The NuPres doctors would have heard her say it, of course. But they didn't come until it was too late. When Larissa collapsed, her head hit the arm of the sofa and knocked the remote control onto the floor. The plastic panel broke off and two AA batteries rolled out in opposite directions. Dr. Brown had two interns carry Larissa out of the room, and that was the last anyone heard of her. The next day, the final day of the study, Carolyn and the others walked up to the television to turn it on and off manually; nobody bothered to look for those lost batteries.

None of the other test subjects experienced any severe heart palpitations.

They confiscated Carolyn's film at the end of the week and developed it in the NuPres lab, but they wouldn't let her see the pictures. Dr. Brown told her that it was a breach of privacy for the project, as well as for the other test subjects. That if she'd read her waiver carefully, it would have been clear: no media was allowed to know about the project.

But why did you wait until this morning to take it away from me? Carolyn asked. You must have known I was shooting film all week.

Dr. Brown wore large glasses with bright red frames that were out of fashion. The white lab coat was also too big for her. She rolled her cuffs several times to keep the sleeves from flopping over her hands. I'm sorry, she said. But we wanted to see how you would react to the stimuli. As a photographer.

I think I took a few good ones, said Carolyn.

They're out of focus, said Dr. Brown.

Carolyn received her cheque on Saturday afternoon and took the public transit back to her apartment. She deposited the cheque, paid her landlord, found a job at the campus bookstore, and finished her degree. Some of her landscape shots were published alongside an article about RRSP contributions in a local magazine, which made her think of pursuing a career in photojournalism. Eventually, after a few months of unpaid work and rejection letters, Carolyn applied for a year of teacher's college instead. She accepted a job in Toronto teaching grade ones. She joined a volleyball team and played on Wednesday evenings, to keep active. This is where she met Bruno.

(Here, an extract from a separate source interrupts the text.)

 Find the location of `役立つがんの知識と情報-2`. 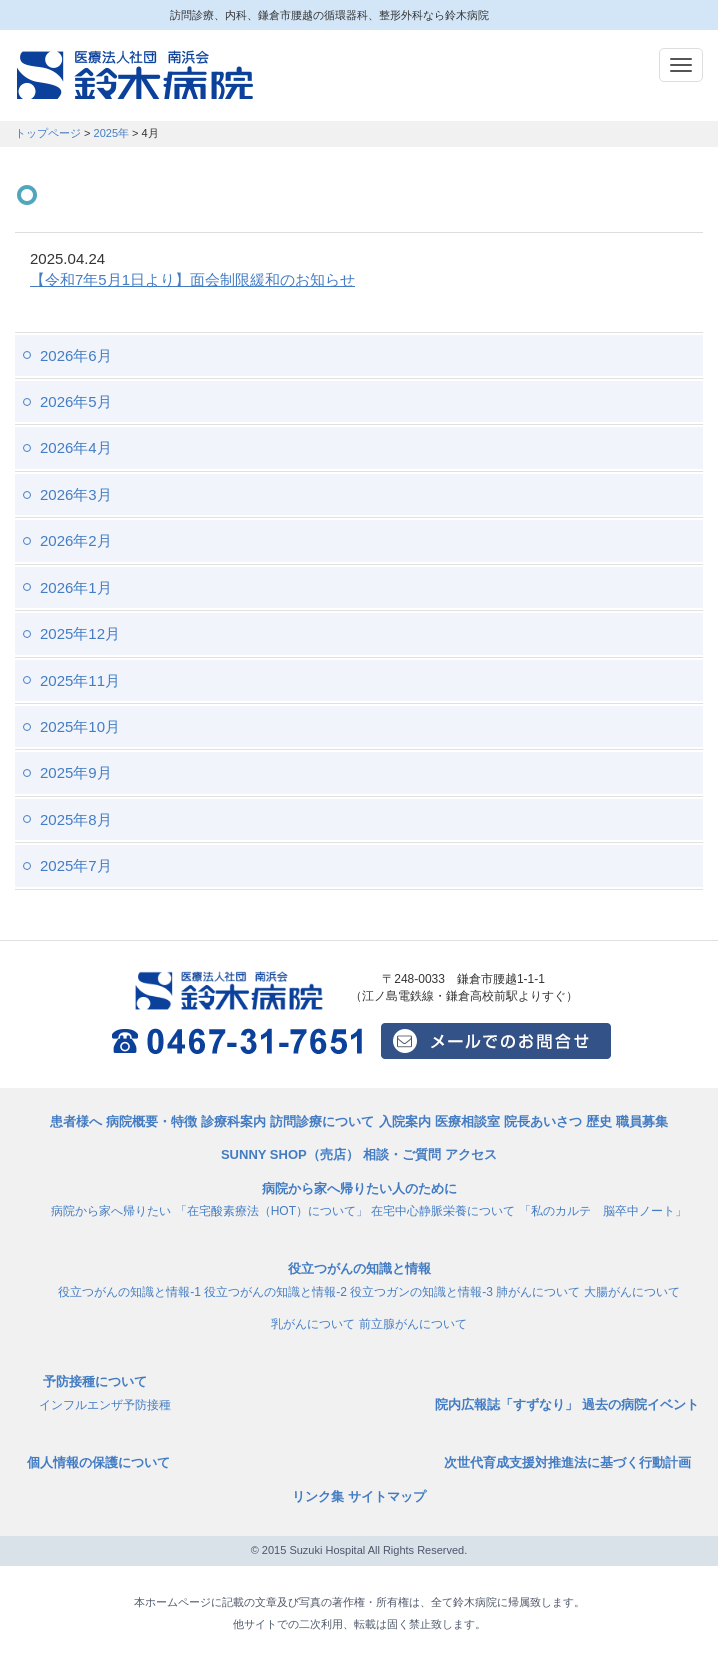

役立つがんの知識と情報-2 is located at coordinates (275, 1292).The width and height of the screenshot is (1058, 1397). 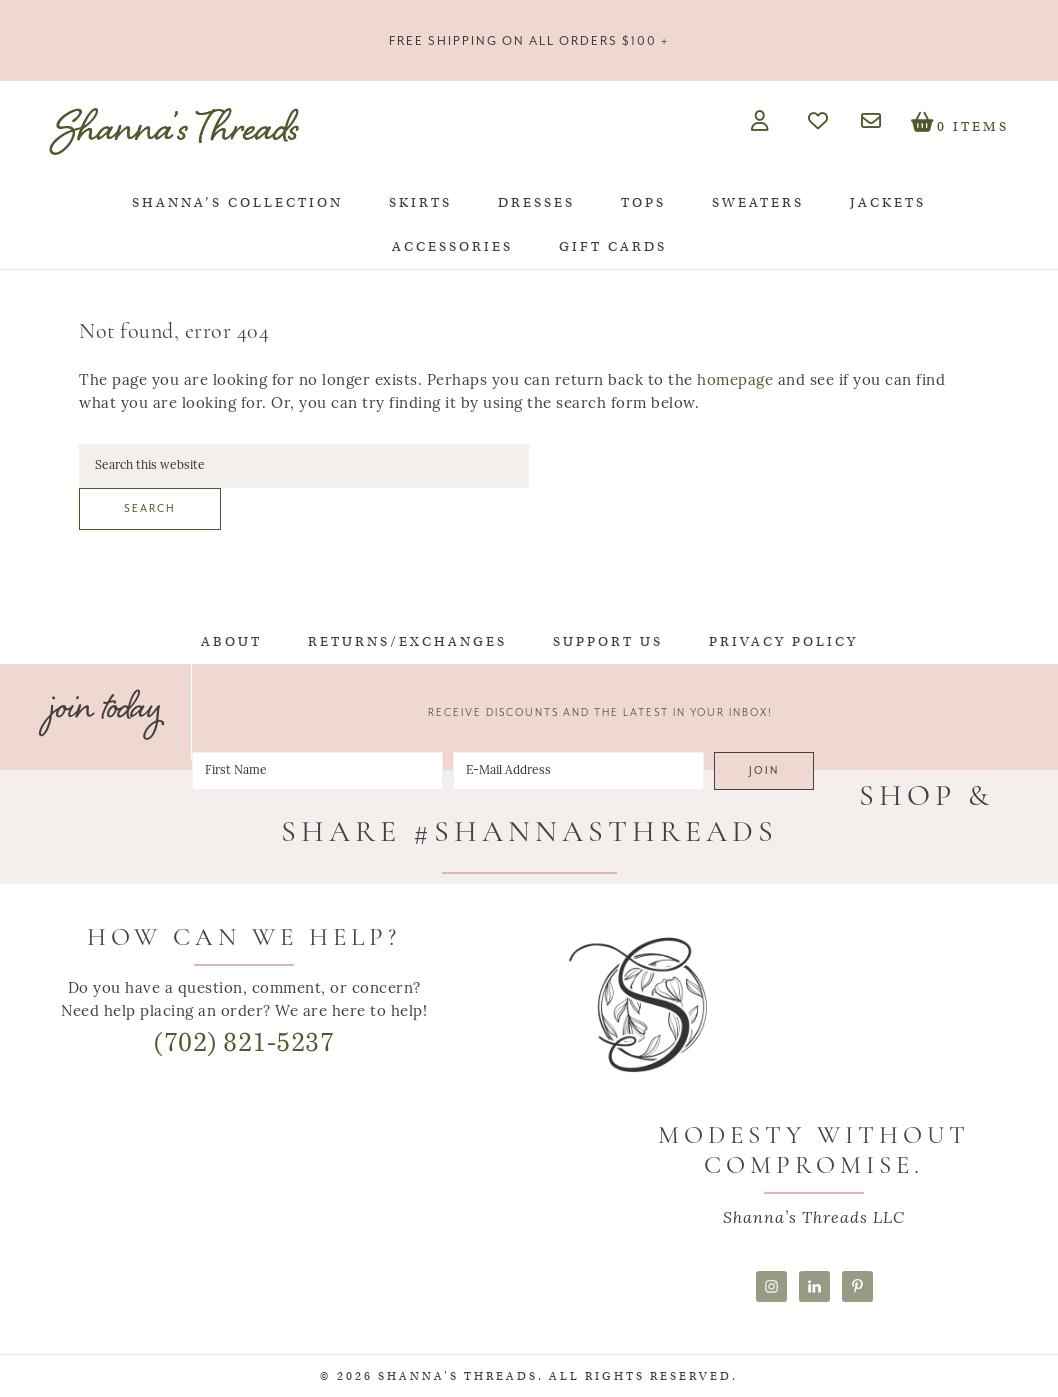 I want to click on (702) 821-5237, so click(x=244, y=1042).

Every so often, Carolyn tried to find NuPres on the Internet. She was unsuccessful. She found out that Pike was living in Vancouver, running a queer-positive film production company. Mark S.—the S was for Stratton— owned and operated a fishing lodge in northern Ontario. But Larissa Levinson seemed to have disappeared.

A slice of warm chocolate cake with a wet, slick pudding centre is served in a wide dish dusted with icing sugar. A sliver of a strawberry and two blueberries roll beside it. Their dessert forks are small and highly polished. When it is set in front of him, Bruno eyes the chocolate with longing. The candlelight makes his eyes look shiny and liquefied, and Carolyn wonders briefly if the cake has made him cry. Then Bruno pinches a blueberry from the side of the dish with his fingers and puts it in his mouth. He closes his eyes and chews at length, appreciating it.